His critics accuse him of having abused his position to amass a colossal personal fortune and protesters in recent days bashed him and his wife Randa as some of the most egregious examples of Lebanon’s patronage system.

Since 1992, he has shared power in the Shiite community with the Hezbollah terror group led by Hassan Nasrallah, who is a cleric and has never been a state official, though he wields enormous political and military power.

Walid Jumblatt

The heir of one of Lebanon’s oldest political dynasties, the 70-year-old Druze leader took over from his father Kamal, who was assassinated in 1977.

Also a former warlord, Jumblatt long headed the Progressive Socialist Party and is a towering figure in the Druze minority.

He was nicknamed “the chameleon” for his ability to shift alliances and navigate Lebanon’s ruthless political game.

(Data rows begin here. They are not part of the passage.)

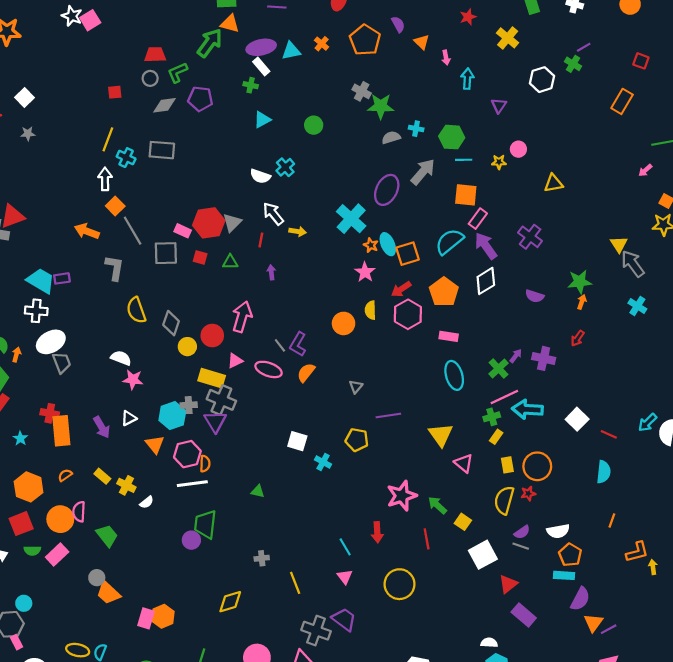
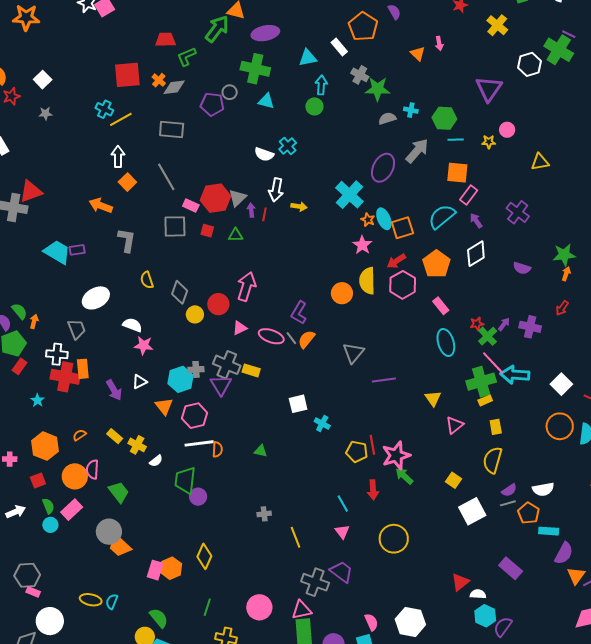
orange triangle: (422, 42) -> (418, 54), moved
orange cross: (322, 44) -> (159, 80), moved
purple line: (584, 47) -> (569, 34), turned 56
cyan triangle: (291, 51) -> (308, 58), moved
green cross: (573, 64) -> (559, 50), size x1.8
white rectangle: (261, 66) -> (339, 47), moved
gray circle: (150, 78) -> (230, 92), moved
cyan arrow: (467, 79) -> (321, 85), moved
green cross: (251, 85) -> (255, 69), size x2.0
red square: (115, 92) -> (127, 75), size x2.0
purple pentagon: (200, 99) -> (212, 104), moved
purple triangle: (499, 106) -> (489, 89), size x1.8
cyan triangle: (262, 120) -> (266, 101), turned 42
yellow line: (108, 139) -> (121, 119), turned 40
cyan cross: (126, 158) -> (104, 109), moved
white arrow: (273, 214) -> (276, 190), turned -130
gray line: (133, 231) -> (166, 177), moved
purple arrow: (486, 246) -> (476, 221), size x0.6
purple arrow: (271, 272) -> (251, 210), moved
yellow semicircle: (136, 310) -> (147, 280), size x0.7
yellow semicircle: (370, 310) -> (367, 281), size x1.5
white cross: (36, 311) -> (57, 354), moved
pink rectangle: (449, 336) -> (441, 306), turned 42
white ellipse: (51, 342) -> (96, 298), moved
gray line: (280, 345) -> (291, 338), moved
yellow rectangle: (212, 378) -> (251, 370), moved, size x0.7
gray triangle: (356, 387) -> (353, 353), size x1.6
pink line: (504, 397) -> (493, 363), turned 72
red cross: (50, 413) -> (65, 377), size x1.6
green cross: (492, 417) -> (481, 382), size x1.8
orange rectangle: (61, 431) -> (83, 369), moved, size x0.7
yellow triangle: (441, 435) -> (433, 398), size x0.7
yellow rectangle: (496, 437) -> (485, 400), turned 32
yellow pentagon: (357, 440) -> (357, 452), moved
white square: (297, 441) -> (298, 404), turned -30
pink triangle: (464, 463) -> (454, 425), turned 42
orange semicircle: (205, 464) -> (217, 449), moved
orange circle: (537, 466) -> (560, 426), moved
red star: (528, 493) -> (477, 324), moved
green arrow: (437, 505) -> (404, 476), moved
red square: (21, 524) -> (38, 480), size x0.7
green trapezoid: (205, 524) -> (185, 480), moved
red line: (427, 539) -> (372, 445), moved
gray line: (521, 546) -> (508, 503), turned -35
green semicircle: (32, 551) -> (48, 506), turned -112
orange pentagon: (570, 555) -> (529, 513), moved
gray circle: (97, 578) -> (109, 532), size x1.6
red triangle: (508, 584) -> (460, 582), moved
yellow diamond: (230, 602) -> (204, 556), moved, turned -50
cyan circle: (24, 603) -> (50, 525), moved
pink rectangle: (16, 642) -> (33, 592), turned -40

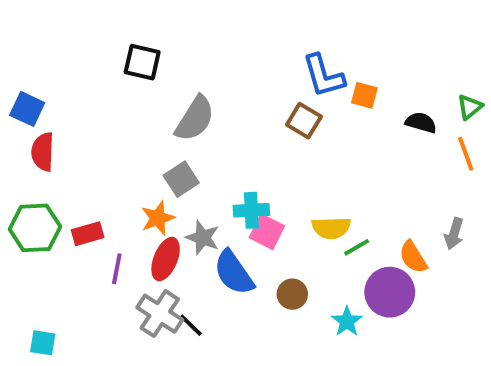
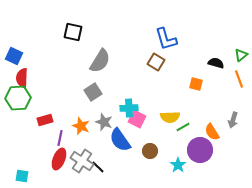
orange square: (364, 95) -> (196, 84), moved
orange star: (158, 218) -> (81, 126), moved, turned -30
green hexagon: (35, 228) -> (18, 98), moved
red ellipse: (166, 259) -> (59, 159), moved

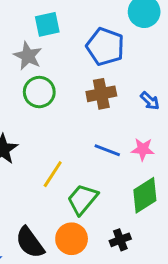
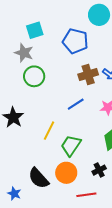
brown cross: (101, 94) -> (88, 74), moved
blue line: (107, 150) -> (76, 104), moved, turned -48

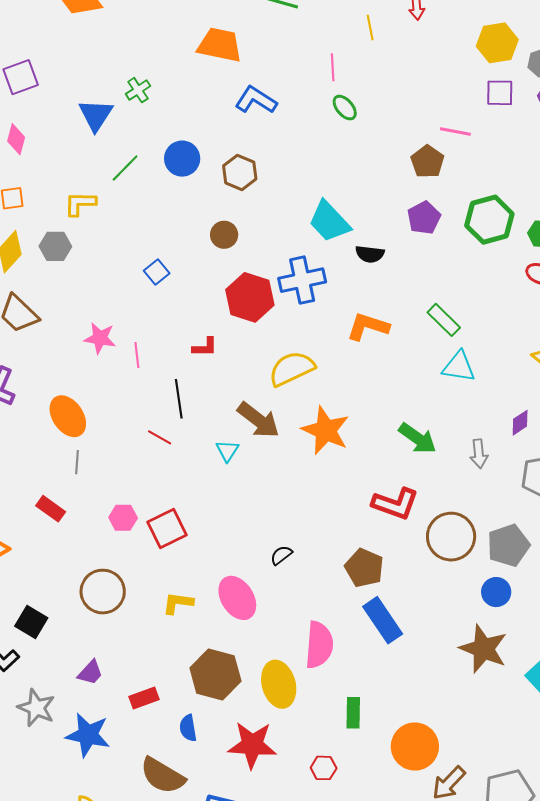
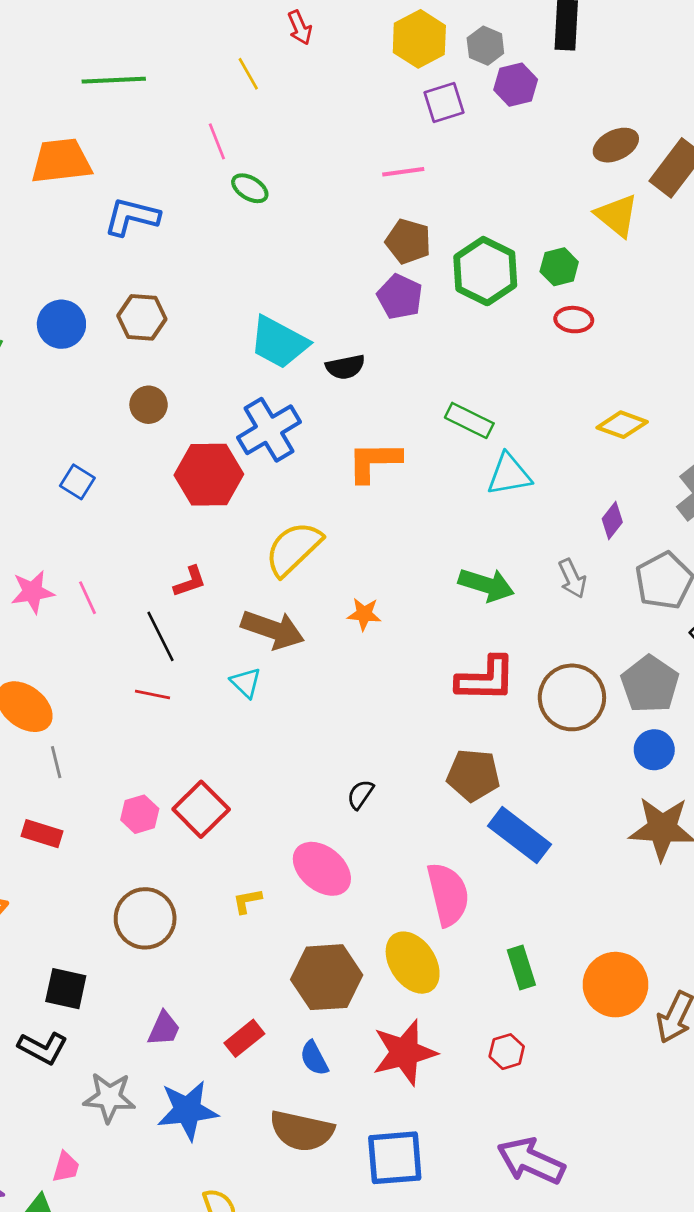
brown pentagon: (427, 162) -> (408, 241), moved
red L-shape: (205, 347) -> (190, 582), moved
orange star: (326, 430) -> (364, 614), size x0.5
yellow L-shape: (178, 603) -> (247, 901), size x0.7

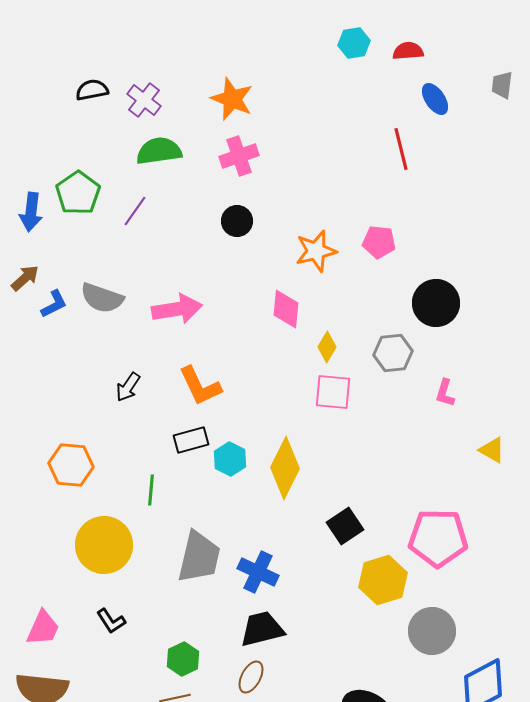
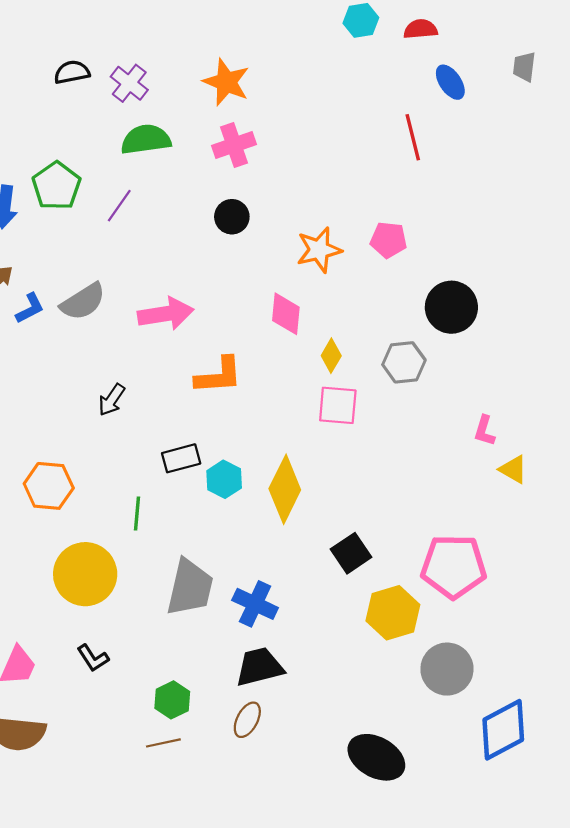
gray semicircle: (102, 298) -> (83, 302), turned -51
orange L-shape: (200, 386) -> (219, 376), moved, turned -69
pink L-shape: (445, 393) -> (484, 431), moved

Agiant poster depicting Lebanese Druze Leader Walid Jumblatt hangs on the side of a building in the capital Beirut, Lebanon, October 15, 2019 . (Joseph Eid/AFP)

Some protesters see Walid Jumblatt as a symbol of the feudal nature of Lebanese politics.

As head of the Druze community, he used to hold open hearings at his Mukhtara residence in his Chouf mountain fiefdom every weekend, though his son Taymour has now taken over these duties.

His PSP currently sits in government and Jumblatt also “passed on” his parliament seat to his son Taymour last year.

Geagea, Frangieh, Gemayel

Samir Geagea, 66, rose to prominence during the civil when he took over the leadership of the Lebanese Forces militia.

He opposed Syria’s occupation of Lebanon and in 1994 became the first civil conflict warlord to be jailed. He was released 11 years later and returned to the political fray.

He was accused by another Christian leader, pro-Syrian Suleiman Frangieh, of complicity in the 1978 murder of his parents and sister, an allegation the LF have denied.

Samir Geagea, leader of the Lebanese Forces group, right, shakes hands with Sleiman Frangieh of the Marada Party, left, as they stand next to the Lebanese Maronite Patriarch Cardinal Bechara al-Rai, at the Maronite church in Bkirki, northeast of Beirut, Lebanon, November 14, 2018. (Aldo Ayoub/Lebanese Forces media office via AP)

Geagea and Frangieh publicly reconciled last year.

The Gemayel dynasty, another major Christian political clan, is represented by Sami Gemayel.

A lawmaker, he is the son of Amine Gemayel, who was president for six years during the war, and heads the Kataeb (Phalange) party.

His cousin Nadim Gemayel, the son of Bachir Gemayel who had been president for less than a month when he was assassinated in 1982, is also an MP.